In a way this general pattern works because you've flipped the problem around. Instead of the default state being silence and exceptional things having to happen to generate an alert, the default state is an alert and exceptional things have to happen to temporarily suppress the alert.

There are all sorts of ways of making programs and systems report in, depending on what you have available and what you want to check. Traditional low rent approaches are touching files and sending email to special dedicated email aliases (which may write incoming email to a file, or simply run a program on incoming email that touches a relevant file). These can have the drawback that they depend on multiple different systems all working, but they often have the advantage that you have them working already (and sometimes it's a feature to verify all of the systems at once).

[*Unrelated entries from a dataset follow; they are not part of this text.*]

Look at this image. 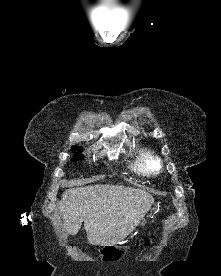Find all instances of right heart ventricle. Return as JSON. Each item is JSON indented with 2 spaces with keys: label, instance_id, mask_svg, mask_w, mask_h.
I'll return each mask as SVG.
<instances>
[{
  "label": "right heart ventricle",
  "instance_id": "obj_1",
  "mask_svg": "<svg viewBox=\"0 0 221 276\" xmlns=\"http://www.w3.org/2000/svg\"><path fill=\"white\" fill-rule=\"evenodd\" d=\"M137 168L144 172H157L160 169V161L152 152L145 150L138 156Z\"/></svg>",
  "mask_w": 221,
  "mask_h": 276
}]
</instances>
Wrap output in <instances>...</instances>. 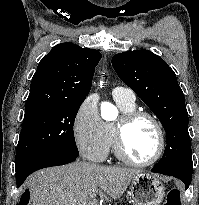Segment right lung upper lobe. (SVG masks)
<instances>
[{"label":"right lung upper lobe","mask_w":199,"mask_h":205,"mask_svg":"<svg viewBox=\"0 0 199 205\" xmlns=\"http://www.w3.org/2000/svg\"><path fill=\"white\" fill-rule=\"evenodd\" d=\"M100 59L101 53L95 49L70 42L54 46L32 78L25 112L55 103L83 102Z\"/></svg>","instance_id":"1"}]
</instances>
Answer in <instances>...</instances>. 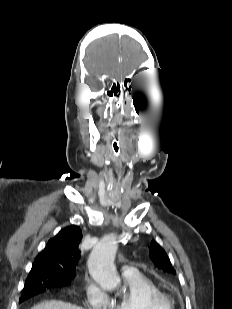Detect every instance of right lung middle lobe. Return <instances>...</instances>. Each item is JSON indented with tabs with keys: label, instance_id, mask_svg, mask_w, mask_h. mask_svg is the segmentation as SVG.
Returning a JSON list of instances; mask_svg holds the SVG:
<instances>
[{
	"label": "right lung middle lobe",
	"instance_id": "1",
	"mask_svg": "<svg viewBox=\"0 0 232 309\" xmlns=\"http://www.w3.org/2000/svg\"><path fill=\"white\" fill-rule=\"evenodd\" d=\"M70 281L71 279L68 277L51 275L48 273H38L33 276H28L20 297V303L46 291V289L51 287L67 285Z\"/></svg>",
	"mask_w": 232,
	"mask_h": 309
}]
</instances>
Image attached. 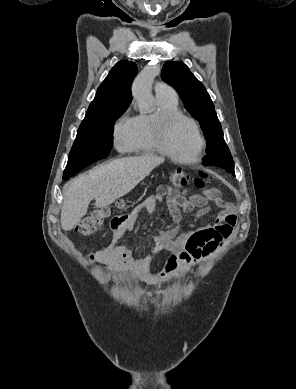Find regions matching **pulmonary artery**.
<instances>
[{
  "instance_id": "e3ab8cb5",
  "label": "pulmonary artery",
  "mask_w": 296,
  "mask_h": 389,
  "mask_svg": "<svg viewBox=\"0 0 296 389\" xmlns=\"http://www.w3.org/2000/svg\"><path fill=\"white\" fill-rule=\"evenodd\" d=\"M156 95H168L177 97L175 90L166 83L159 82L155 85Z\"/></svg>"
}]
</instances>
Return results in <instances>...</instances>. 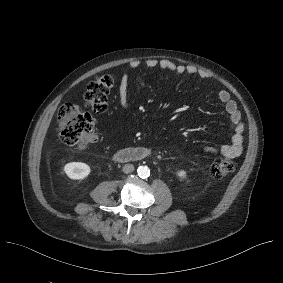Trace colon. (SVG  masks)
I'll use <instances>...</instances> for the list:
<instances>
[{"label": "colon", "instance_id": "5ec220e1", "mask_svg": "<svg viewBox=\"0 0 283 283\" xmlns=\"http://www.w3.org/2000/svg\"><path fill=\"white\" fill-rule=\"evenodd\" d=\"M114 81V77L107 74L90 82L84 94L86 107L96 113H103L107 109ZM58 129L65 144L79 149L86 148L96 140L92 116L73 103H66L61 107ZM206 170L214 178H224L234 171V164L226 159H216L207 165Z\"/></svg>", "mask_w": 283, "mask_h": 283}]
</instances>
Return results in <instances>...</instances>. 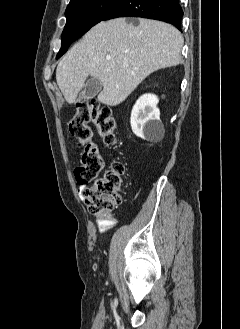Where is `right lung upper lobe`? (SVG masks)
<instances>
[{
	"mask_svg": "<svg viewBox=\"0 0 240 329\" xmlns=\"http://www.w3.org/2000/svg\"><path fill=\"white\" fill-rule=\"evenodd\" d=\"M73 1H75V0H70V2H73Z\"/></svg>",
	"mask_w": 240,
	"mask_h": 329,
	"instance_id": "obj_1",
	"label": "right lung upper lobe"
}]
</instances>
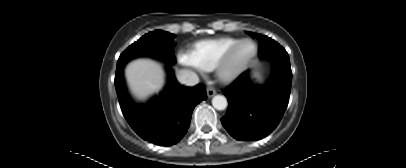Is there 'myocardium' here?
<instances>
[{"mask_svg": "<svg viewBox=\"0 0 406 168\" xmlns=\"http://www.w3.org/2000/svg\"><path fill=\"white\" fill-rule=\"evenodd\" d=\"M249 43L253 46V52L245 60L239 64H235L234 59L243 45ZM258 53L257 45L249 39L238 40L233 46H231L221 57L215 67V74L217 79L221 83H231L236 80L247 69L251 62L255 59Z\"/></svg>", "mask_w": 406, "mask_h": 168, "instance_id": "f54148a6", "label": "myocardium"}]
</instances>
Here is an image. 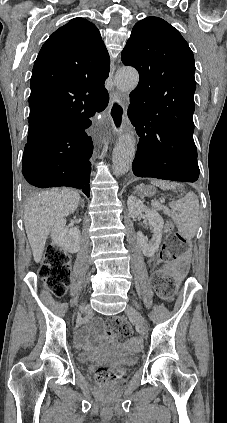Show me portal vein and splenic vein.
<instances>
[{"label":"portal vein and splenic vein","instance_id":"1","mask_svg":"<svg viewBox=\"0 0 227 423\" xmlns=\"http://www.w3.org/2000/svg\"><path fill=\"white\" fill-rule=\"evenodd\" d=\"M160 203H161V204H165V203H166V200H165V199H161V200H160Z\"/></svg>","mask_w":227,"mask_h":423}]
</instances>
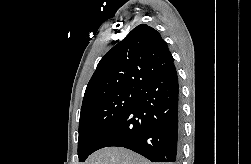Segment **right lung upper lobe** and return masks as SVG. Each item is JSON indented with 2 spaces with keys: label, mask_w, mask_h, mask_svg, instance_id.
<instances>
[{
  "label": "right lung upper lobe",
  "mask_w": 251,
  "mask_h": 164,
  "mask_svg": "<svg viewBox=\"0 0 251 164\" xmlns=\"http://www.w3.org/2000/svg\"><path fill=\"white\" fill-rule=\"evenodd\" d=\"M160 33L141 24L100 60L85 90L83 104L103 94L134 88L174 65Z\"/></svg>",
  "instance_id": "obj_1"
}]
</instances>
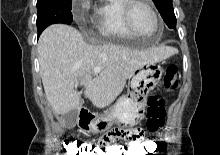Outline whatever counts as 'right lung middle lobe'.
<instances>
[{"instance_id": "1", "label": "right lung middle lobe", "mask_w": 220, "mask_h": 155, "mask_svg": "<svg viewBox=\"0 0 220 155\" xmlns=\"http://www.w3.org/2000/svg\"><path fill=\"white\" fill-rule=\"evenodd\" d=\"M72 0H37V29L41 32L55 23L71 24Z\"/></svg>"}]
</instances>
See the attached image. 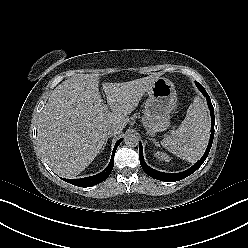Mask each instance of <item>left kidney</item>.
Instances as JSON below:
<instances>
[{
  "label": "left kidney",
  "mask_w": 248,
  "mask_h": 248,
  "mask_svg": "<svg viewBox=\"0 0 248 248\" xmlns=\"http://www.w3.org/2000/svg\"><path fill=\"white\" fill-rule=\"evenodd\" d=\"M155 155L161 160L170 161V157L164 153L157 152Z\"/></svg>",
  "instance_id": "obj_1"
}]
</instances>
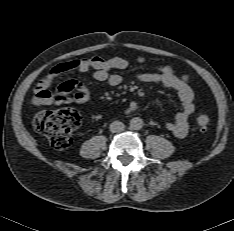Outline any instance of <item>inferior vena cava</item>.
Masks as SVG:
<instances>
[{
  "label": "inferior vena cava",
  "instance_id": "1",
  "mask_svg": "<svg viewBox=\"0 0 234 231\" xmlns=\"http://www.w3.org/2000/svg\"><path fill=\"white\" fill-rule=\"evenodd\" d=\"M109 128L112 133H117L124 130L125 125L120 121H113Z\"/></svg>",
  "mask_w": 234,
  "mask_h": 231
}]
</instances>
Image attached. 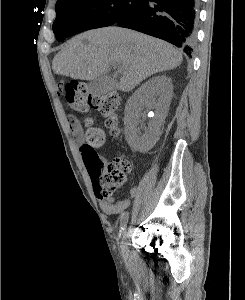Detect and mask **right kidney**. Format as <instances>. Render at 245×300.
<instances>
[{
    "label": "right kidney",
    "instance_id": "1",
    "mask_svg": "<svg viewBox=\"0 0 245 300\" xmlns=\"http://www.w3.org/2000/svg\"><path fill=\"white\" fill-rule=\"evenodd\" d=\"M173 95V85L169 77H152L141 85L128 99L125 106V138L136 151L150 150L159 139L160 127L167 116ZM154 109L148 127H140L143 109Z\"/></svg>",
    "mask_w": 245,
    "mask_h": 300
}]
</instances>
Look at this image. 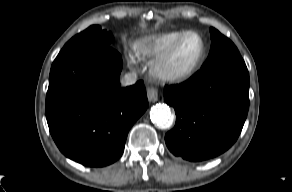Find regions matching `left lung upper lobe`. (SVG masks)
Masks as SVG:
<instances>
[{
	"mask_svg": "<svg viewBox=\"0 0 292 192\" xmlns=\"http://www.w3.org/2000/svg\"><path fill=\"white\" fill-rule=\"evenodd\" d=\"M211 50L201 69L225 63H244L236 46L215 28H210Z\"/></svg>",
	"mask_w": 292,
	"mask_h": 192,
	"instance_id": "obj_1",
	"label": "left lung upper lobe"
}]
</instances>
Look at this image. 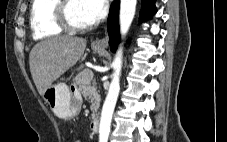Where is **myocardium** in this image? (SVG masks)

(If you have a real monitoring system, it hopefully already provides a full selection of ways to submit 'I am still alive' notifications to it. There probably is a very simple system that just does this based on netcat-level TCP messages or the like, too; it seems like the kind of thing sysadmins write every so often. Or perhaps we are just unusual in never having put together a modern, flexible, and readily customizable monitoring system.)

All of this is a reasonably obvious and well known thing around the general community, but for my own reasons I want to write it down explicitly.